Task details =
Which of the lines below contain the string "формула"? Copy each one.

[Start of section]

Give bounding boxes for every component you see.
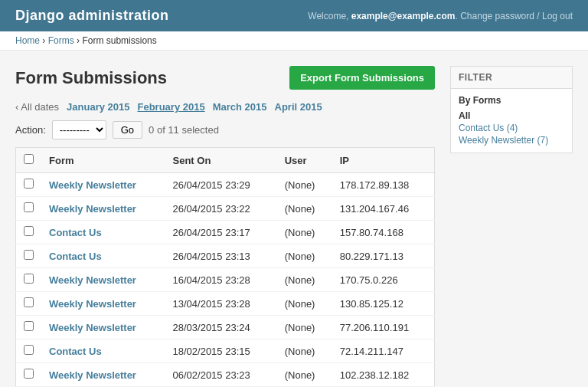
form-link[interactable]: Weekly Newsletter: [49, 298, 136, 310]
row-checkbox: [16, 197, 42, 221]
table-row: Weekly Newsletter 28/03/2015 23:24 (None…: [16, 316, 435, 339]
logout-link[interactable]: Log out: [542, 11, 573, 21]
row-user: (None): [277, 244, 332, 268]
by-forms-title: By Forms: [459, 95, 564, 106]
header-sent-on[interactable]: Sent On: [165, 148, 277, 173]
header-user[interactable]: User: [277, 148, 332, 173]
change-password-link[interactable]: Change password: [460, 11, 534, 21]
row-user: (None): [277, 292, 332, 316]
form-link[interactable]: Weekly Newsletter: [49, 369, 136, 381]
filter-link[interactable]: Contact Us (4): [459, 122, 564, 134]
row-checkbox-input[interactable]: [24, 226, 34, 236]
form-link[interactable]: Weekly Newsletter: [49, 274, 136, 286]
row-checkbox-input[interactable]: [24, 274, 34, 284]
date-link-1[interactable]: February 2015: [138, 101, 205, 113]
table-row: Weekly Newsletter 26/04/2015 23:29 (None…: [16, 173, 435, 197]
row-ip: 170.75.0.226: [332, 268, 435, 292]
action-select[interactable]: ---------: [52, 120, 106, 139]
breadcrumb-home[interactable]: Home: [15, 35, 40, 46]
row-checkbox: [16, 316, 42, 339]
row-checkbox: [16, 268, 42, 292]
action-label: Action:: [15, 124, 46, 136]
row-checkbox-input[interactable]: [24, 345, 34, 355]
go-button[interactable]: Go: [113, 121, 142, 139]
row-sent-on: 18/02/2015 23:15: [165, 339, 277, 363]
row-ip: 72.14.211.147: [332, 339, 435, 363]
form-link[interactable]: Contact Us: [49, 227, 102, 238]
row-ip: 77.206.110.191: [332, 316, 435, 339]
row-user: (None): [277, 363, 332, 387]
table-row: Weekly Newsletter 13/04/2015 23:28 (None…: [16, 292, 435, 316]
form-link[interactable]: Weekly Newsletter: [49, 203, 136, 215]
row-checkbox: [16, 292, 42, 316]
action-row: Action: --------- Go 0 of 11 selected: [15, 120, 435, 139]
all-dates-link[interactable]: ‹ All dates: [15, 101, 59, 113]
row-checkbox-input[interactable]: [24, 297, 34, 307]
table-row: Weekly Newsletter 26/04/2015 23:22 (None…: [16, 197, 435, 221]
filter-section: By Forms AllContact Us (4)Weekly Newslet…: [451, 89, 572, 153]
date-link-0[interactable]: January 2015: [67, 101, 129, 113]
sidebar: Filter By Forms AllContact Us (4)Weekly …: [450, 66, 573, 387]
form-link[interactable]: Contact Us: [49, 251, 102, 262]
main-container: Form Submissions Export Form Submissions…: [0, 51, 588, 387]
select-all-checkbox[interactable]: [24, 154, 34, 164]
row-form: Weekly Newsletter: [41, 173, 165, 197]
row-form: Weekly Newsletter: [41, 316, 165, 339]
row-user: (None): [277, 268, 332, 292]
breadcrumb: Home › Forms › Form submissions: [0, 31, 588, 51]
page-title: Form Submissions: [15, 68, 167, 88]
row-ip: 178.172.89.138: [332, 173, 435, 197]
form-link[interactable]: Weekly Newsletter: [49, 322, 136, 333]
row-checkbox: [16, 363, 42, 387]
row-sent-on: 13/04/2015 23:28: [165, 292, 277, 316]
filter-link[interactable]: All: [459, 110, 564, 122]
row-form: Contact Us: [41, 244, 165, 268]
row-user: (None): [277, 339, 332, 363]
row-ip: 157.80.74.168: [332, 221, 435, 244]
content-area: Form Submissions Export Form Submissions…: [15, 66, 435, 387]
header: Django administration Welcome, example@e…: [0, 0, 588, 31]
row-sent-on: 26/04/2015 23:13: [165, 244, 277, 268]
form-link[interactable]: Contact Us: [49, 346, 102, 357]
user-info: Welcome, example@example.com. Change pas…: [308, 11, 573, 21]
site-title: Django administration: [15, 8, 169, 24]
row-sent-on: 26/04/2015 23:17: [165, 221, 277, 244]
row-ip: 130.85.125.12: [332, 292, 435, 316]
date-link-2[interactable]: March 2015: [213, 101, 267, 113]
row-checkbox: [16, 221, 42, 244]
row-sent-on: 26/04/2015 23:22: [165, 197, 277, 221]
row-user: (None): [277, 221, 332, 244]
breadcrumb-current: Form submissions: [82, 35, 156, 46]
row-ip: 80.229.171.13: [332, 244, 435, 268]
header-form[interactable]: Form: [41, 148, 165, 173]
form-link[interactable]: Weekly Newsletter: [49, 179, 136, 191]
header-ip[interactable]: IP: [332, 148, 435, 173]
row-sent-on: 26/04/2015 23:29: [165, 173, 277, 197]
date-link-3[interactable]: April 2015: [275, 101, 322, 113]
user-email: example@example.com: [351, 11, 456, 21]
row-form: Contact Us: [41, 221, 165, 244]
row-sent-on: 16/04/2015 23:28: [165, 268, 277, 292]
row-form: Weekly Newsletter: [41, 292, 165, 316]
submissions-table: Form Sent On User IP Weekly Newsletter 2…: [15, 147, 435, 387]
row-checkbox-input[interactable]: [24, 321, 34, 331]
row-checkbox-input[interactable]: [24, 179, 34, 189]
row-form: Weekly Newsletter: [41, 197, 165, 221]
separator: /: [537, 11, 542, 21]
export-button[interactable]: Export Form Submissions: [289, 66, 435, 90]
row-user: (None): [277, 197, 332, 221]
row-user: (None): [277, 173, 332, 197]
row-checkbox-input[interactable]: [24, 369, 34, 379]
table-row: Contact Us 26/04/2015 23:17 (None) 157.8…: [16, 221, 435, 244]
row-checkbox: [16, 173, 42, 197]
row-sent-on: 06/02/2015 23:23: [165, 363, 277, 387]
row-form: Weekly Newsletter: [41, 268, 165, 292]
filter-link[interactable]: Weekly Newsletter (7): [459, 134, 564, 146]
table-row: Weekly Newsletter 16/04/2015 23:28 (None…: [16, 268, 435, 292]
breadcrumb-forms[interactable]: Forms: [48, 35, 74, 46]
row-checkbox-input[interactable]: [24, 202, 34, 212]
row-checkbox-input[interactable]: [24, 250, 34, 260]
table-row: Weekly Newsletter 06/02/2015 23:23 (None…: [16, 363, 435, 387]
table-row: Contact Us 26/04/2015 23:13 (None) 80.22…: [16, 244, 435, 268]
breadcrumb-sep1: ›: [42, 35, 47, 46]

[End of section]
[Start of section]

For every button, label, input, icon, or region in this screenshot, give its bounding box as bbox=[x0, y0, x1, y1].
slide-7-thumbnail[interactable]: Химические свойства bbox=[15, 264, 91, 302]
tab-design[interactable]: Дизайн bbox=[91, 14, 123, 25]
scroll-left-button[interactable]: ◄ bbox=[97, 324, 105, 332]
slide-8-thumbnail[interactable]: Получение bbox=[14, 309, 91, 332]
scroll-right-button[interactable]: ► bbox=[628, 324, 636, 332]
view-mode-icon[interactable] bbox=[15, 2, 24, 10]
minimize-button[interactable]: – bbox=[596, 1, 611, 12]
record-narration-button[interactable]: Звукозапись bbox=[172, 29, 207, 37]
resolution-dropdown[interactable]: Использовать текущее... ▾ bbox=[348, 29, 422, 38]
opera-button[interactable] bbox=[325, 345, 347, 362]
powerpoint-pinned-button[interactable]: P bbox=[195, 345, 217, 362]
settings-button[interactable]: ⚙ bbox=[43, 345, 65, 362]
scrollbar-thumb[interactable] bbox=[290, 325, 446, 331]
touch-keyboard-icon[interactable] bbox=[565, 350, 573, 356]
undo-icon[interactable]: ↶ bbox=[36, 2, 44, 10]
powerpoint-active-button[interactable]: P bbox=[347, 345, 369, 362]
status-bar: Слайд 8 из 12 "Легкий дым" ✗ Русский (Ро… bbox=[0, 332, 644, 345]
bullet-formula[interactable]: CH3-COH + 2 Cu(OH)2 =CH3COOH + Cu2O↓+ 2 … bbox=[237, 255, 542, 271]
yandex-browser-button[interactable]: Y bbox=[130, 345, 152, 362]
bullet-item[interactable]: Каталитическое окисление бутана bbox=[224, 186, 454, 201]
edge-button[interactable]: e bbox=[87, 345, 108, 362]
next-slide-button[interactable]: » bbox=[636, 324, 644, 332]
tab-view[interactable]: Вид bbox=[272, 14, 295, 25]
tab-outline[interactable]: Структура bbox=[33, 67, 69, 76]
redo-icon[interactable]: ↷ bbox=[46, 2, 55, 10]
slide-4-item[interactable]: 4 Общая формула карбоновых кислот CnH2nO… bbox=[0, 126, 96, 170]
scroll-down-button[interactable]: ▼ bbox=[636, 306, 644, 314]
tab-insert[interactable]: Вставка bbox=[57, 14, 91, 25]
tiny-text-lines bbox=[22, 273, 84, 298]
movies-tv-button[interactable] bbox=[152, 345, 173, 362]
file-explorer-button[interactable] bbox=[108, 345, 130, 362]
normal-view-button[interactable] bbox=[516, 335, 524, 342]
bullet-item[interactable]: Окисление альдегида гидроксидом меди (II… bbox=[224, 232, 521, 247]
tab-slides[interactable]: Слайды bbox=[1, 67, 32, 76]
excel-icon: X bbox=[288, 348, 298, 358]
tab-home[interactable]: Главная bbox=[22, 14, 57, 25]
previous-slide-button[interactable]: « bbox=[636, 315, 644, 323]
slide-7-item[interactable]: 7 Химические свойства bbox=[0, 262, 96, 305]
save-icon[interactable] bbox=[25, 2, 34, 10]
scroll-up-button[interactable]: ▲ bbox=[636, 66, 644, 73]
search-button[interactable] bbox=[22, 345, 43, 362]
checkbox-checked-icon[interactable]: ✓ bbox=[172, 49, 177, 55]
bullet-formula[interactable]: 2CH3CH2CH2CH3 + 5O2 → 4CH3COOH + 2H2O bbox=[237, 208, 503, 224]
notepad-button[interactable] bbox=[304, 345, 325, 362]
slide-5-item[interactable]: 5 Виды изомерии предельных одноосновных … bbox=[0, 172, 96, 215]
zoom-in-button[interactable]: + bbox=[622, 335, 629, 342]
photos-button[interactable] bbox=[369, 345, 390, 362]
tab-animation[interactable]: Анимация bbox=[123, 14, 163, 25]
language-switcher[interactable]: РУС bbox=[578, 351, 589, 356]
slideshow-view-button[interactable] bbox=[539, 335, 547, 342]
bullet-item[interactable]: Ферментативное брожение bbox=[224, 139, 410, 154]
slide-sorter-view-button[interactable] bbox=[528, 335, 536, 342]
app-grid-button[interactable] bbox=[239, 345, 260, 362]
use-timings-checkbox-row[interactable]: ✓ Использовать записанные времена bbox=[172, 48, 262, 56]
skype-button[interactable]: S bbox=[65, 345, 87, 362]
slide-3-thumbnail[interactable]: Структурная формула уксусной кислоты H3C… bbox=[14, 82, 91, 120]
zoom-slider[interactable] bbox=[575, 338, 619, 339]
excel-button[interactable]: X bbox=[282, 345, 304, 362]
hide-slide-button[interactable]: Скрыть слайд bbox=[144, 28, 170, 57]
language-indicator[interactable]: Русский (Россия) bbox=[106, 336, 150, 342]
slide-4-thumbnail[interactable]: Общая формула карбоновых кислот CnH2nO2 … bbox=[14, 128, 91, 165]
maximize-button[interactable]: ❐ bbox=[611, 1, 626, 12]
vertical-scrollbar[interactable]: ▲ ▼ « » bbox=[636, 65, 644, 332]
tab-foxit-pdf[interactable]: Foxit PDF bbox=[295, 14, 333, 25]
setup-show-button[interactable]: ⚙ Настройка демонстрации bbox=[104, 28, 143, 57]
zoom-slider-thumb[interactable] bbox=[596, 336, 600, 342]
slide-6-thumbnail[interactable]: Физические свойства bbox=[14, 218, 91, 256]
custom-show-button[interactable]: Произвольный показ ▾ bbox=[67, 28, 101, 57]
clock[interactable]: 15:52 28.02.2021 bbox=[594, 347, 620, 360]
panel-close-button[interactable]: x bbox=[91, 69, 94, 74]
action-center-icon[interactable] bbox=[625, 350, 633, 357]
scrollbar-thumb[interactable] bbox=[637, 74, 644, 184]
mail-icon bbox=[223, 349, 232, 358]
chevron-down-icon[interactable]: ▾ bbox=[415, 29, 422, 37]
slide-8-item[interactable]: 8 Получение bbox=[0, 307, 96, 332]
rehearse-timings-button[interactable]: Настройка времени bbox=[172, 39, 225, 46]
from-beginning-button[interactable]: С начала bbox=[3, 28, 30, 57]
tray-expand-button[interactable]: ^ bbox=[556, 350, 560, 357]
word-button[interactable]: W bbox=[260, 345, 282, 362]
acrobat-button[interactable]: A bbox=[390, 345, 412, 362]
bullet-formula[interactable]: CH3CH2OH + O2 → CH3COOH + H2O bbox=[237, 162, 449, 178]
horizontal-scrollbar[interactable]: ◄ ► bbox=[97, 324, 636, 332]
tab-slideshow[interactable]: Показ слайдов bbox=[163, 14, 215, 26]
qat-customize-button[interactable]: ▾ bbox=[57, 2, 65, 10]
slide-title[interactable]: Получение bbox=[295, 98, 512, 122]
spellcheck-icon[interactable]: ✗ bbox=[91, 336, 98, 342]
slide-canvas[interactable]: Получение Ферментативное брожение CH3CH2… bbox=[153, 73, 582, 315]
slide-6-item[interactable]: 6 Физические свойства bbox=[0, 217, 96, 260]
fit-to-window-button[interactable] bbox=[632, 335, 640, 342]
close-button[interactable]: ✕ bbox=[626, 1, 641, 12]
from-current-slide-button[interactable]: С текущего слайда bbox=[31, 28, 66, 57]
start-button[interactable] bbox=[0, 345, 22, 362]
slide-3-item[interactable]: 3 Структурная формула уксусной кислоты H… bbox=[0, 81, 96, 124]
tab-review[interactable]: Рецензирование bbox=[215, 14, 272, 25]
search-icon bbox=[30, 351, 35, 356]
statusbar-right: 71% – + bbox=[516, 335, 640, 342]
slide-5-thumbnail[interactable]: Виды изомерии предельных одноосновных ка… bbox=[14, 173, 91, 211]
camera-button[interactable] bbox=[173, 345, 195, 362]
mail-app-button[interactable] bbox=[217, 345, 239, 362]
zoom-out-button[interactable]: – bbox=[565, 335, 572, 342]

[End of section]
[Start of section]

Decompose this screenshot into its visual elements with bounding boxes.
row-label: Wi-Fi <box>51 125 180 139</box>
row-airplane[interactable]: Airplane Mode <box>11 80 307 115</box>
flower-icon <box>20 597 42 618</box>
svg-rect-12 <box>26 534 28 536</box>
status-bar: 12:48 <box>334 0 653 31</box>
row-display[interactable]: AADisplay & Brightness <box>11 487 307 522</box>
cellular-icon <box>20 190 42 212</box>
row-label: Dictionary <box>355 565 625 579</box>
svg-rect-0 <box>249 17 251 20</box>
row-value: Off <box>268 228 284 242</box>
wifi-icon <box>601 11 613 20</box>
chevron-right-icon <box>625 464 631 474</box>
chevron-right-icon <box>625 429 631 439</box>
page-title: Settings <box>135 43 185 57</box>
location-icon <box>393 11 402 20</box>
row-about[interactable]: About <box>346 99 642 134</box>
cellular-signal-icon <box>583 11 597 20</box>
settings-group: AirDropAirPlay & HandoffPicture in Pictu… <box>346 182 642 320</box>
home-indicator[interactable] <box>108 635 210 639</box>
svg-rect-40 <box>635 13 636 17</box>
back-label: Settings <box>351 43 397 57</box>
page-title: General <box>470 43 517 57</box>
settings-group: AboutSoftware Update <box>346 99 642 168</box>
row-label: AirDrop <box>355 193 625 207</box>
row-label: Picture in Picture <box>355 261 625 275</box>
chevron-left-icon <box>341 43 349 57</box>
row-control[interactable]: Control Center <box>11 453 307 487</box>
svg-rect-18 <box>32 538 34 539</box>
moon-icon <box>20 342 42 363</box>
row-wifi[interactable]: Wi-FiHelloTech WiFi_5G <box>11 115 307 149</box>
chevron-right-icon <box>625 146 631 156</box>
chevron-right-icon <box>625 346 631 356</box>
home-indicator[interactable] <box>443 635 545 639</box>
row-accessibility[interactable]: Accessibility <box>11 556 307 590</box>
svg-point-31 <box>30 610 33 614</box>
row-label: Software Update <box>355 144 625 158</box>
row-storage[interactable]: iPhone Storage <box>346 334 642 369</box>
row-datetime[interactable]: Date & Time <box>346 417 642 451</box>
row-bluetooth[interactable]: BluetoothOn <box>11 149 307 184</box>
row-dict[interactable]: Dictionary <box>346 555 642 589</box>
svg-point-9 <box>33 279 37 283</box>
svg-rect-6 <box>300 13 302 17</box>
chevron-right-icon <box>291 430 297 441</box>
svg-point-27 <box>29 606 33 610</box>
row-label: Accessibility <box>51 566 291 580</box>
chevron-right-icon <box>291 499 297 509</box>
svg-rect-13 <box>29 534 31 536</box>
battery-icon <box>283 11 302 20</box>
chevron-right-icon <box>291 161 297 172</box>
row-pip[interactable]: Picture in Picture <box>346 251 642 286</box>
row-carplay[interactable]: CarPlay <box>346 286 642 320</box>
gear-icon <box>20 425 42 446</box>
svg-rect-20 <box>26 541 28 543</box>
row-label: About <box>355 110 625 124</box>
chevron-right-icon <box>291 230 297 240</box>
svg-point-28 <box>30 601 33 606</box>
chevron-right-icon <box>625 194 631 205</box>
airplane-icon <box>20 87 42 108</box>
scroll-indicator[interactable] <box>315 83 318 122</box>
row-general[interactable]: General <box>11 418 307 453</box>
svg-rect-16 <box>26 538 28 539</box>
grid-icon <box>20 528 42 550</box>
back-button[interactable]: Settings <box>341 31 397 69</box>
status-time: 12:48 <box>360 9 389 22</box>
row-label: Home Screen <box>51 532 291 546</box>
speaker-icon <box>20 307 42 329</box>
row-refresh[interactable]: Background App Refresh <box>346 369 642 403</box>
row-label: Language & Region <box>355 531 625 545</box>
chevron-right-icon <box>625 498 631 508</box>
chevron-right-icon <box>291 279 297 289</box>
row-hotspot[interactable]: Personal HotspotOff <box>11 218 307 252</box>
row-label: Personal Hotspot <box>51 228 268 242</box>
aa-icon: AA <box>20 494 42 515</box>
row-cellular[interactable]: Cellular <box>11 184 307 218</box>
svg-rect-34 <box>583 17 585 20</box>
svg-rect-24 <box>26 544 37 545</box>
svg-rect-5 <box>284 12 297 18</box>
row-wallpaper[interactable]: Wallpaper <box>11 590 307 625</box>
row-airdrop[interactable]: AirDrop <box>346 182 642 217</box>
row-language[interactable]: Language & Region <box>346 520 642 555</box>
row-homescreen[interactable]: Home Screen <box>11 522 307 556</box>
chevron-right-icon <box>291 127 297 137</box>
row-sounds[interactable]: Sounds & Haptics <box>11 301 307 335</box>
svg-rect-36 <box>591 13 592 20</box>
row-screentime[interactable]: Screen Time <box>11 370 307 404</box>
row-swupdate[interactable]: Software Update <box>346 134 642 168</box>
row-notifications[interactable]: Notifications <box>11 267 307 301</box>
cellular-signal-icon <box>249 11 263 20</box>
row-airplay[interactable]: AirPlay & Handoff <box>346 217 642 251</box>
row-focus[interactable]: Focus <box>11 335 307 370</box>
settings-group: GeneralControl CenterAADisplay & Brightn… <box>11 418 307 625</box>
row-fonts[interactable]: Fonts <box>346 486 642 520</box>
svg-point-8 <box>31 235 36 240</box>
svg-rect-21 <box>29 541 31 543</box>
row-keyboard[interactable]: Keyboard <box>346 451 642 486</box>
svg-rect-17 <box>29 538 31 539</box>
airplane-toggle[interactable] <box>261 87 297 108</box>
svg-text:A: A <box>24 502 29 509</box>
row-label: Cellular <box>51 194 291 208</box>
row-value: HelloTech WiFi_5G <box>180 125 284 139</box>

[End of section]

Answer to this task =
slide-4-item[interactable]: 4 Общая формула карбоновых кислот CnH2nO… bbox=[0, 126, 96, 170]
slide-3-thumbnail[interactable]: Структурная формула уксусной кислоты H3C… bbox=[14, 82, 91, 120]
slide-4-thumbnail[interactable]: Общая формула карбоновых кислот CnH2nO2 … bbox=[14, 128, 91, 165]
slide-3-item[interactable]: 3 Структурная формула уксусной кислоты H… bbox=[0, 81, 96, 124]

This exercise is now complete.